The third test purchase took place on February 19. On this occasion, the pharmacy was opened at 10.06am; the inspector entered, and asked the assistant for Triludan Forte tablets. He was handed the tablets and asked if he was taking antibiotics; he said he was not, and paid for the tablets. The inspector then left the pharmacy and returned with a colleague, who advised the assistant to close the premises until Mr Mellish arrived. The assistant contacted Mr Mellish who arrived at 11.15am.
Mr Mellish had explained his late arrival at the pharmacy on the three occasions as having been due to personal problems. He had told the staff that if the shop was open before he arrived, they had permission to sell general sale list medicines but not pharmacy or prescription only medicines. When asked what class of medicine Triludan was, he had replied that it was a pharmacy medicine.
In a letter to the Royal Pharmaceutical Society, Mr Mellish had apologised for failing in his professional responsibilities by his absences from the pharmacy. He had, he said in the letter, been stunned to find that a box of Triludan had been in the shop as he had been aware that it had been reclassified as a prescription-only medicine. The committee was told that Mr Mellish had now sold his pharmacy and was working as a locum.
Giving the committee's decision, the chairman (Mr Gary Flather, QC) said that Mr Mellish had practised as a pharmacist for 30 years and had run his own pharmacy for 20 years. The three occasions on which no pharmacist had been present until after the premises had been opened indicated a rather laid-back approach to the important task of pharmacy.
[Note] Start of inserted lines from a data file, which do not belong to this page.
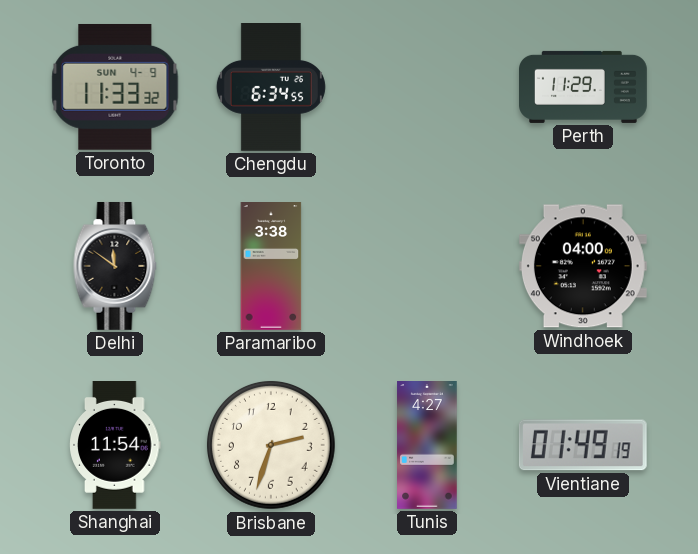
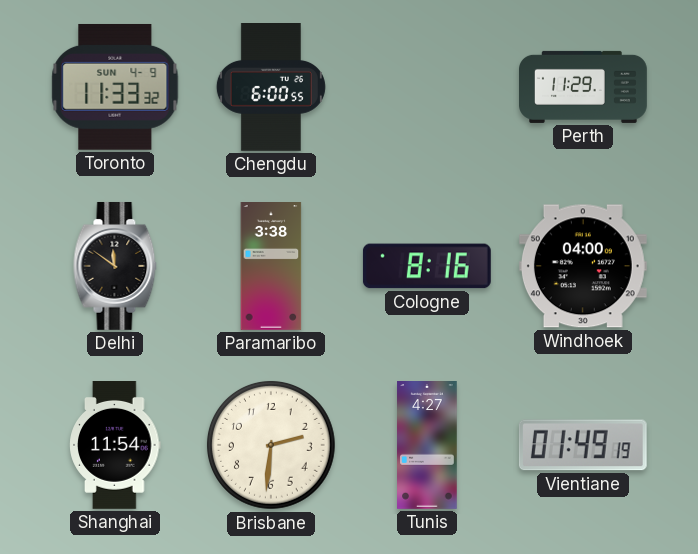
Chengdu: 6:34 -> 6:00
Cologne: none -> 8:16
Brisbane: 2:33 -> 2:31
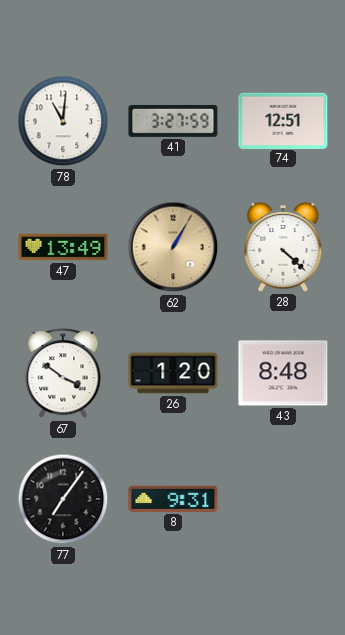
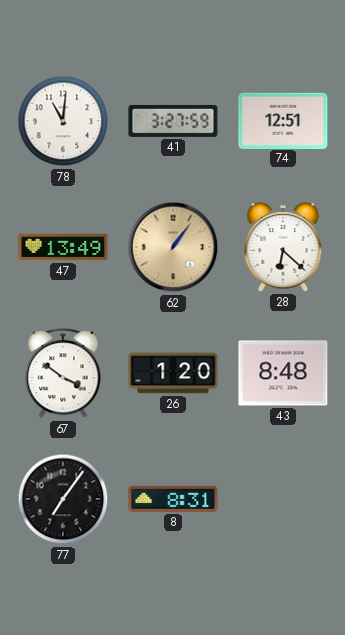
62: 1:05 -> 1:06
28: 4:22 -> 6:22
8: 9:31 -> 8:31
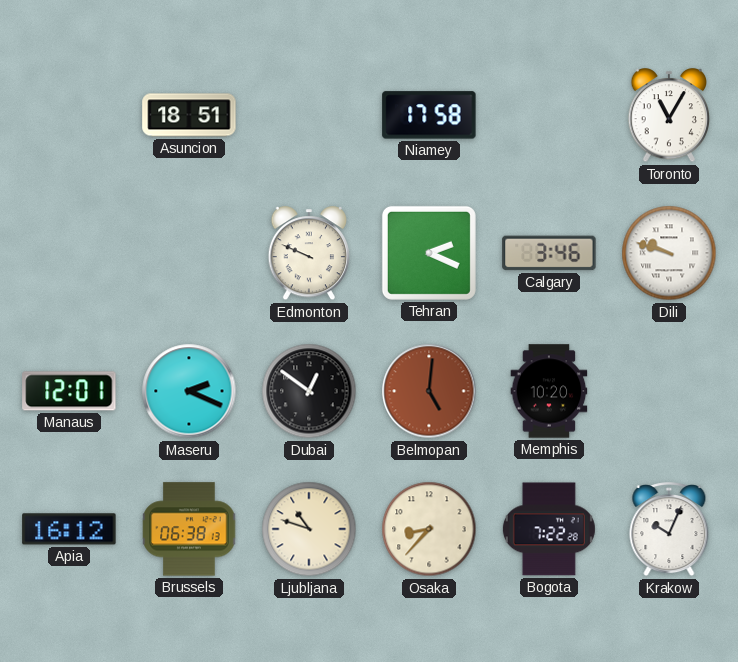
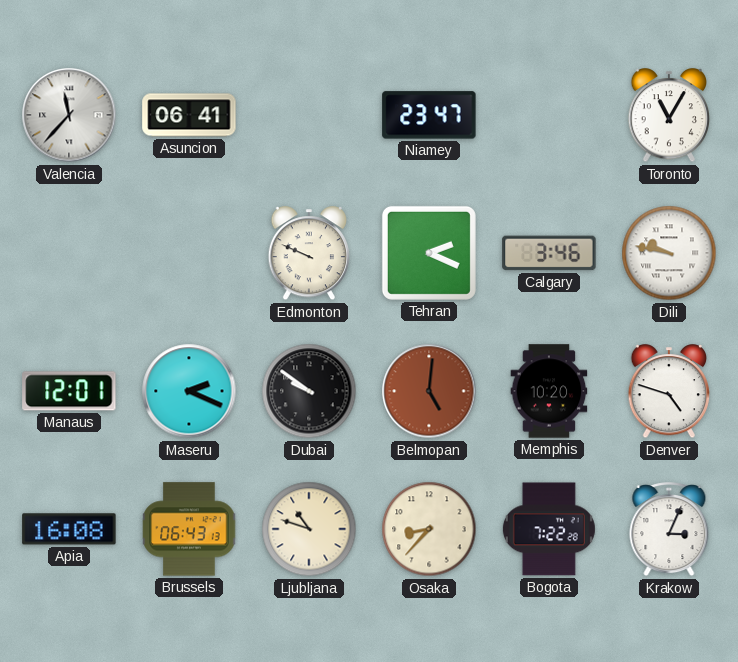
Valencia: none -> 11:37
Asuncion: 18:51 -> 06:41
Niamey: 17:58 -> 23:47
Dili: 9:48 -> 9:47
Dubai: 12:51 -> 9:51
Denver: none -> 4:48
Apia: 16:12 -> 16:08
Brussels: 06:38 -> 06:43
Krakow: 10:04 -> 3:04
Referring to the sale of Triludan, he said that its change of status to prescription-only medicine had been well publicised and all pharmacies had been notified. Yet the inspector, acting as a member of the public, had been given a prescription-only medicine without a prescription; it had been given by an unqualified assistant, and the assistant had had access to the product because it was on the shop shelves.
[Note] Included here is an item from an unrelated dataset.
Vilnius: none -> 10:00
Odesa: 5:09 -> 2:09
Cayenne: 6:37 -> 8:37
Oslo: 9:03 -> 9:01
Mr Mellish had signed as accurate his statement that Triludan was a pharmacy medicine; the fact that there had been three packs of Triludan on the shelves where pharmacy medicines were kept led the committee to the conclusion that the news had not penetrated that it was now a prescription-only medicine.

Personal matters

Mr Mellish had referred to personal matters, but those should not have led to a downgrading of his pharmaceutical responsibilities so that he was attending to those matters rather than being in his pharmacy with his staff, both of whom were unqualified and neither of whom had been on a course of training. That situation was deeply unsatisfactory.
Pharmacists had to give the public a service. They had to put their own convenience to one side and be available when the public wanted them. Sales took place by a pharmacist or under the supervision of a pharmacist for the very good reason that Parliament recognised that combinations of medicines could be dangerous, that patients needed medicines and that selling medicines was not like selling apples in a supermarket. Otherwise "we might as well have the situation where ironmongers, newsagents and the like sold Solpadeine and Day Nurse," said the chairman. That would be a shocking state of affairs and the public would suffer.
That was why the committee regarded Mr Mellish as falling very far short of his duty. One of the purposes of ethics was to prevent people gaining advantages over their fellow pharmacists through unprofessional means. If all pharmacists acted as Mr Mellish had done there would be no need for a pharmacist to attend at all and they could just let an assistant sell pharmacy and prescription-only medicines.
The chairman concluded: "Mr Mellish, you have come very close to being struck off but we are not going to do that, we are going to reprimand you. However, we do want you to realise that . . . this is not the way a pharmacist behaves."